Yunanistan ve İtalya ile taktik anlayışı ve oyun sistemi bakımından paralellik gösteren İsviçre, son yıllarda önemli savunma oyuncularını da Avrupa futbolun piyasasına sundu. Bu isimlerin başında da şüphesiz İngiltere Premier Lig takımlarından Arsenal'de forma giyen Johan Djourou ile bir süre Arsenal'de oynayan ama geçtiğimiz yıl Everton'da kiralık olarak forma giyen Philippe Senderos geliyor.

Agresif savunma yapısı ile dikkatleri üzerine çeken İsviçre Milli Takımı, Ottmar Hitzfeld'in takımın başına geçmesinden sonra oyun yapısında bazı değişiklikler yaşadı. Savunma evrimini tamamlayan ve artık yavaş yavaş çağdaş bir futbol oynamaya başlayan İsviçre'de kadro yapısı da stratejik planlar çerçevesinde şekillenmeye başladı.

İsviçre Milli Takımı'nın kadro yapısını incelediğimiz zaman ise; kadroda bulunan 5 futbolcunun Almanya Bundesliga'da, 4 futbolcunun İtalya ve İngiltere'de forma giydiğini görüyoruz. Kadroda bulunan 23 futbolcunun 17'sinin Avrupa'nın beş büyük liginde forma giydiği gerçeğinden yola çıkarak, İsviçre Milli Takımı'nın Avrupa futbolu ile yakından temas ettiğini rahatlıkla söyleyebiliriz.

GEÇMİŞTEN BU YANA

1990'lı yıllarda Milli Takım'ın çeşitli kademelerinde gerçekleştirdiği atılımın meyvelerini yavaş yavaş toplamaya başlayan İsviçre, Avrupa'nın yükselen değerleri arasında gösteriliyor.

Ülke futbolu hala gelişimini tamamlayamasa da gerek Avrupa futbol piyasasını sunulan futbolcular gerekse son dönemde düzenlenen uluslararası turnuvalarda İsviçre Milli Takımı'nın adından söz ettirmesi, gelişmekte olan futbol kultürüne eşsiz bir katkıda bulundu.

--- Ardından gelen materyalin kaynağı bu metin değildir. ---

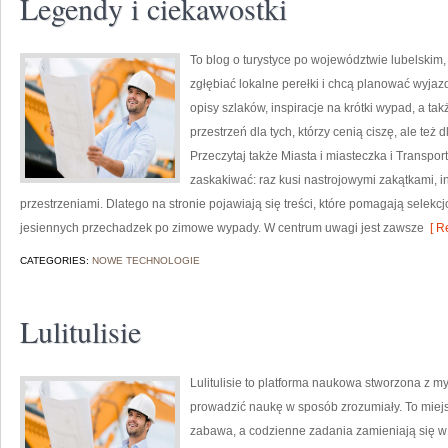
Legendy i ciekawostki
To blog o turystyce po województwie lubelskim,
zgłębiać lokalne perełki i chcą planować wyja
opisy szlaków, inspiracje na krótki wypad, a t
przestrzeń dla tych, którzy cenią ciszę, ale też 
Przeczytaj także Miasta i miasteczka i Transpor
zaskakiwać: raz kusi nastrojowymi zakątkami,
przestrzeniami. Dlatego na stronie pojawiają się treści, które pomagają selekc
jesiennych przechadzek po zimowe wypady. W centrum uwagi jest zawsze
[ R
CATEGORIES:
NOWE TECHNOLOGIE
Lulitulisie
Lulitulisie to platforma naukowa stworzona z my
prowadzić naukę w sposób zrozumiały. To miej
zabawa, a codzienne zadania zamieniają się w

2004 yılından bu yana düzenlenen EURO 2004, 2006 Dünya Kupası, EURO 2008 ve 2010 Dünya Kupası'na katılarak son 6 yılda hiçbir turnuvayı kaçırmayan İsviçre, kadro kalitesi her geçen gün biraz artan, gerek siyasi gerek sosyal ve ekonomik her türlü desteği gören bir Milli Takım olma yolunda hızla ilerliyor.

TAKTİK DİZİLİŞ

2006 Dünya Kupası'ndaki öldürücü savunma anlayışını yavaş yavaş terk etmeye başlayan İsviçre, EURO 2008'de artık hücumu daha fazla düşünen bir takım olmanın sinyallerini yavaş yavaş vermeye başladı. Kadro yapısı olarak da hücum futboluna daha yakın bir görüntü çizen İsviçre'de teknik direktör Ottman Hitzfeld, elinde bulunan malzemeye göre taktik planını oluşturuyor.

Statik bir taktik planına bağlı kalmayan Alman teknik adam, 2010 Dünya Kupası Eleme Grubu'nda oynadığı 10 maçta özellikle iki taktik üzerinde durdu; 4-4-2 ve 4-5-1... 10 maçın 8'inde 4-4-2 sistemi ile sahaya süren Hitzfeld, 2 maçta ise 4-5-1 taktiği ile oyuncularını görevlendirdi.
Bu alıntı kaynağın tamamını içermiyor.